The relation of the spine and identified sites of the access portals is determined with intraoperative fluoroscopy. After optimal patient positioning, a lateral image centered over the pathologic area is obtained and projected orthograde onto the chest wall. The level of interest is often evident because of changes in spinal alignment and bony architecture. The skin is marked with a diagram outlining the vertebral bodies of the pathologic and adjacent levels by drawing the ventral and dorsal spinal lines and intervertebral discs. The four portal access sites are then marked (Fig. 61-2). The positioning of these portals determines working distances and is essential for proper retraction and intraoperative thoracoscopic image guidance.

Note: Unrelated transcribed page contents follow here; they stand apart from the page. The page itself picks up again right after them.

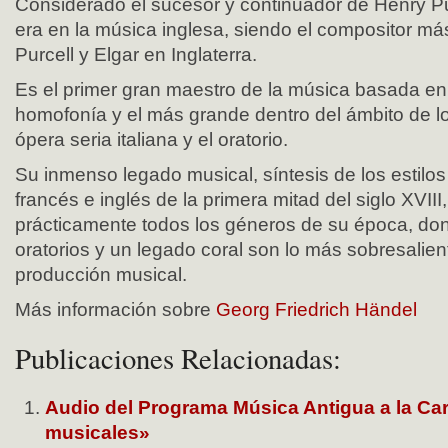
Considerado el sucesor y continuador de Henry Pu
era en la música inglesa, siendo el compositor má
Purcell y Elgar en Inglaterra.
Es el primer gran maestro de la música basada en 
homofonía y el más grande dentro del ámbito de l
ópera seria italiana y el oratorio.
Su inmenso legado musical, síntesis de los estilos 
francés e inglés de la primera mitad del siglo XVIII
prácticamente todos los géneros de su época, do
oratorios y un legado coral son lo más sobresalien
producción musical.
Más información sobre
Georg Friedrich Händel
Publicaciones Relacionadas:
Audio del Programa Música Antigua a la Ca
musicales»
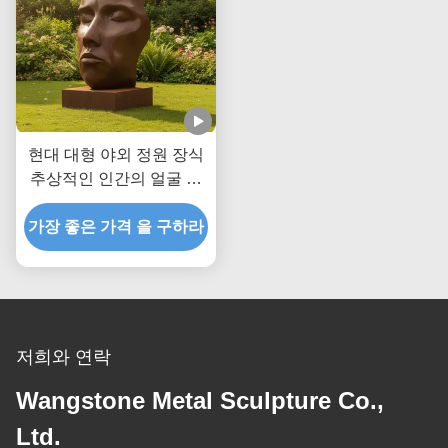
현대 대형 야외 정원 장식
추상적인 인간의 얼굴 청
동 조각 고전 금속 예술 동
가장 좋은 가격 을 구하라
상 경관 공원 마당 장식
저희와 연락
Wangstone Metal Sculpture Co.,
Ltd.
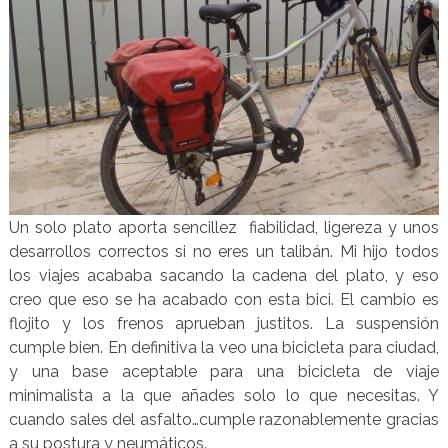
Un solo plato aporta sencillez fiabilidad, ligereza y unos
desarrollos correctos si no eres un talibán. Mi hijo todos
los viajes acababa sacando la cadena del plato, y eso
creo que eso se ha acabado con esta bici. El cambio es
flojito y los frenos aprueban justitos. La suspensión
cumple bien. En definitiva la veo una bicicleta para ciudad,
y una base aceptable para una bicicleta de viaje
minimalista a la que añades solo lo que necesitas. Y
cuando sales del asfalto…cumple razonablemente gracias
a su postura y neumáticos.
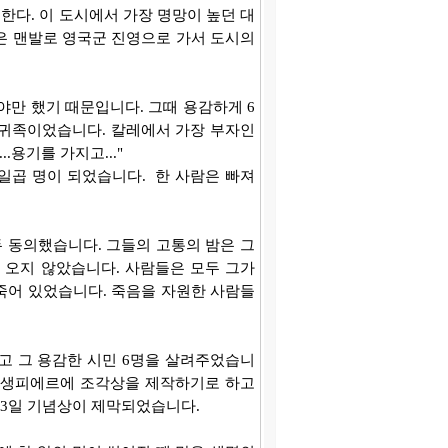
한다. 이 도시에서 가장 명망이 높던 대
은 맨발로 영국군 진영으로 가서 도시의
야만 했기 때문입니다. 그때 용감하게 6
 귀족이었습니다. 칼레에서 가장 부자인
.용기를 가지고..."
일곱 명이 되었습니다. 한 사람은 빠져
두 동의했습니다. 그들의 고통의 밤은 그
 오지 않았습니다. 사람들은 모두 그가
죽어 있었습니다. 죽음을 자원한 사람들
고 그 용감한 시민 6명을 살려주었습니
위해 생피에르에 조각상을 제작하기로 하고
월 3일 기념상이 제막되었습니다.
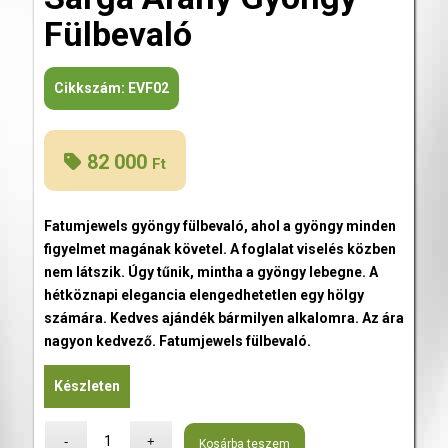
Fülbevaló
Cikkszám:
EVF02
82 000
Ft
Fatumjewels gyöngy fülbevaló, ahol a gyöngy minden
figyelmet magának követel. A foglalat viselés közben
nem látszik. Úgy tűnik, mintha a gyöngy lebegne. A
hétköznapi elegancia elengedhetetlen egy hölgy
számára. Kedves ajándék bármilyen alkalomra. Az ára
nagyon kedvező. Fatumjewels fülbevaló.
Készleten
Kosárba teszem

The operating portal site is centered directly over the pathologic level. Instrumentation and resection can be difficult if this portal site is improperly positioned. Moreover, misdirected instruments may slide along angled surfaces and increase the risk of injury to the spinal cord and vasculature. This access site extends 3 to 4 cm in length and is large enough to insert the fusion instrumentation during the case. The other access sites are approximately half the length of the working portal. The portal site for the thoracoscopic camera is situated along the axis of the spine approximately two to three intercostal spaces from the operating portal. For lesions at the thoracolumbar junction, the access site is marked in the cranial direction. Conversely, the site is marked in the caudal direction for middle to upper thoracic spine lesions. The suction/irrigation portal is located ventral and cranial to the operating portal, close enough to allow for ease in irrigation and suction of the surgical bed. The retractor for the lung and diaphragm is inserted through an access portal slightly caudal to the operating portal and further ventral to the suction/irrigation portal. Maintaining sufficient distance between the retractor and operating portals prevents intraoperative interference of the thoracoscopic instruments.